El problema de fondo: Un aeropuerto no genera tráfico por sí solo; depende de una oferta hotelera robusta y de una logística de carga que aún no termina de consolidarse en la zona.
El riesgo del olvido: Sin una política de "cielos abiertos" específica para el sur o incentivos agresivos para aerolíneas de bajo costo y carga, la terminal corre el riesgo de convertirse en un "elefante blanco" definitivo.

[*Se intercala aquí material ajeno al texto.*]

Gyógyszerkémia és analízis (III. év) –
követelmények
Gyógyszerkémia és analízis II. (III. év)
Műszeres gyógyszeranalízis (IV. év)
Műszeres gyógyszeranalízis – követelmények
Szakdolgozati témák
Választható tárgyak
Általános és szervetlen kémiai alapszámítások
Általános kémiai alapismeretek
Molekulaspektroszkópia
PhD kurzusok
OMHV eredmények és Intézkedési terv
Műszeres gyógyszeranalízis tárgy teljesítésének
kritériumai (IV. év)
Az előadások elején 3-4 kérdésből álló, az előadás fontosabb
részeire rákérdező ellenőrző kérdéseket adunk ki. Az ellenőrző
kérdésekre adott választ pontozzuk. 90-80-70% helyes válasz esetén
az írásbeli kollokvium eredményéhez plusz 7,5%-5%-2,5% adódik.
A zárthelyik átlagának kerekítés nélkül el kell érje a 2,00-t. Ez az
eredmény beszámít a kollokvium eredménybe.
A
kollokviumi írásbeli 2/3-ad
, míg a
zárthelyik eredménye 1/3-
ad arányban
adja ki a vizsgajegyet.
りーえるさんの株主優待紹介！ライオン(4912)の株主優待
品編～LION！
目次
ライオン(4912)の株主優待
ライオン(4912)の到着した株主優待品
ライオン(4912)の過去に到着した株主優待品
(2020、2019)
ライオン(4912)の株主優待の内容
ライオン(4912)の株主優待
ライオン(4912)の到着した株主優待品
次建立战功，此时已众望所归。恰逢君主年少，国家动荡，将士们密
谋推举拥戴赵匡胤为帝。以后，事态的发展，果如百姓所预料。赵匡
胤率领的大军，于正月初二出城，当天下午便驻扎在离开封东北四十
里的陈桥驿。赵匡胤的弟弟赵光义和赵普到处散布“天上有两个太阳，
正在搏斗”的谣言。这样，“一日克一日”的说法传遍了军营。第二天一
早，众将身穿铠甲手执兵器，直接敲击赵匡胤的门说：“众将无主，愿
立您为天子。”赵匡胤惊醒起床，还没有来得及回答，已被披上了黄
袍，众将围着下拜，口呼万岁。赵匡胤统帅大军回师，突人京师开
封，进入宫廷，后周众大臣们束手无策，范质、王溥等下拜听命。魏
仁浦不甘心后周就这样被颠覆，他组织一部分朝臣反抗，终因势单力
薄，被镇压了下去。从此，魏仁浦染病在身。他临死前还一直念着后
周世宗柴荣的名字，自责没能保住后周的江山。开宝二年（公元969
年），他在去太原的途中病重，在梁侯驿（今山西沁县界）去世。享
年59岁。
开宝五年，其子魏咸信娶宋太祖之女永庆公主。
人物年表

La urgencia: Para que Barahona sea productiva, el aeropuerto debe dejar de ser un plan de emergencia o una escala técnica para convertirse en el hub logístico del Caribe Sur, aprovechando su cercanía con el puerto.
Mantener una infraestructura de esa magnitud operando al mínimo es, en la práctica, una pérdida de patrimonio. La productividad que mencionas solo llegará cuando el desarrollo de Pedernales y el turismo ecológico de Barahona obliguen a que el cielo del sur finalmente se abra.